Dismiss Notice
Join Physics Forums Today!
The friendliest, high quality science and math community on the planet! Everyone who loves science is here!

Sampling accuracy estimation

  1. Oct 28, 2014 #1
    Good afternoon!

    Suppose I have a box with N marbles of different color and I want to know the ratio of the number of green ones to N (number X). The number of marbles (N) is so huge that there`s absolutely no way to get them all out of the box and count. What I do instead is I take a sample of M randomly picked marbles and count the ratio of green ones within this sample. I obtain another value - Y.

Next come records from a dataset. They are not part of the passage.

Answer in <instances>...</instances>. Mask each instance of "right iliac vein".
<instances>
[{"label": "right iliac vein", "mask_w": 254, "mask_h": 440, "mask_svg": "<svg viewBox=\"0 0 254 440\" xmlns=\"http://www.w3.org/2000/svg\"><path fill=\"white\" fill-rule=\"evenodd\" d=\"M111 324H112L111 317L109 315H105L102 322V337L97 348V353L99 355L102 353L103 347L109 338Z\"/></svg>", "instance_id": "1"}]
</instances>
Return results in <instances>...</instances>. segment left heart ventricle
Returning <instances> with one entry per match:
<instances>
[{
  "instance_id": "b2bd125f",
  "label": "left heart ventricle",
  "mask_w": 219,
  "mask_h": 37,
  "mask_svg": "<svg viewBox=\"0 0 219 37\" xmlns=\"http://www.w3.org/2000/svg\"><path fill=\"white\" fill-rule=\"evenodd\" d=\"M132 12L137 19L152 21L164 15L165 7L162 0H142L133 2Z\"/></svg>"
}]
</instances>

    It is obvious that as M approaches N, Y approaches X. The question is: up to what significant figure can I trust the value of Y?

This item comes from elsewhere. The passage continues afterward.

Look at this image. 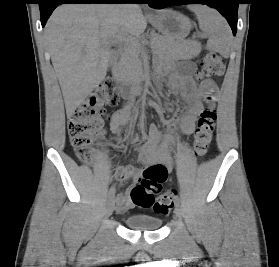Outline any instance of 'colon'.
Segmentation results:
<instances>
[{"instance_id": "obj_1", "label": "colon", "mask_w": 279, "mask_h": 267, "mask_svg": "<svg viewBox=\"0 0 279 267\" xmlns=\"http://www.w3.org/2000/svg\"><path fill=\"white\" fill-rule=\"evenodd\" d=\"M202 75L217 77L224 73L225 66L222 59L215 53H207L201 62ZM119 101L116 83L109 78L99 85L91 95L70 115L68 120V134L75 149L77 158L84 164L95 162L92 144L103 134L102 117L105 107L114 106ZM217 118L216 98L208 95L207 106L198 119L194 132L193 153L199 158L206 154L212 141ZM166 178L165 170L159 166H148L144 169L140 183L130 193L134 205L140 208H153L156 213L167 214L173 208L176 190L171 189L160 195L161 184Z\"/></svg>"}]
</instances>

    I know that to get a proper answer I have to calculate probabilities of each significant figure being correct and then establish a trust boundary (let`s say, if it is 90% or more - I consider it to be correct). And I do understand the process of calculation. My question is the following:

    Is there an already well established solution for this problem that I can just quote in my essay and avoid adding unnecessary information? I`m pretty sure that it exists, since I can`t be the only one facing this problem. I just need the name :)

    Deep Thanks!
  2. jcsd
  3. Oct 29, 2014 #2

    Simon Bridge

    User Avatar
    Science Advisor
    Homework Helper

    Say you draw n<<N marbles, and g of them are green, then you want to use this result as an estimator for the probability of drawing a green marble out of the population? i.e. P(g)=g/n ... how good an estimator is this?
    Well, if n=1, that's a pretty bad estimator ...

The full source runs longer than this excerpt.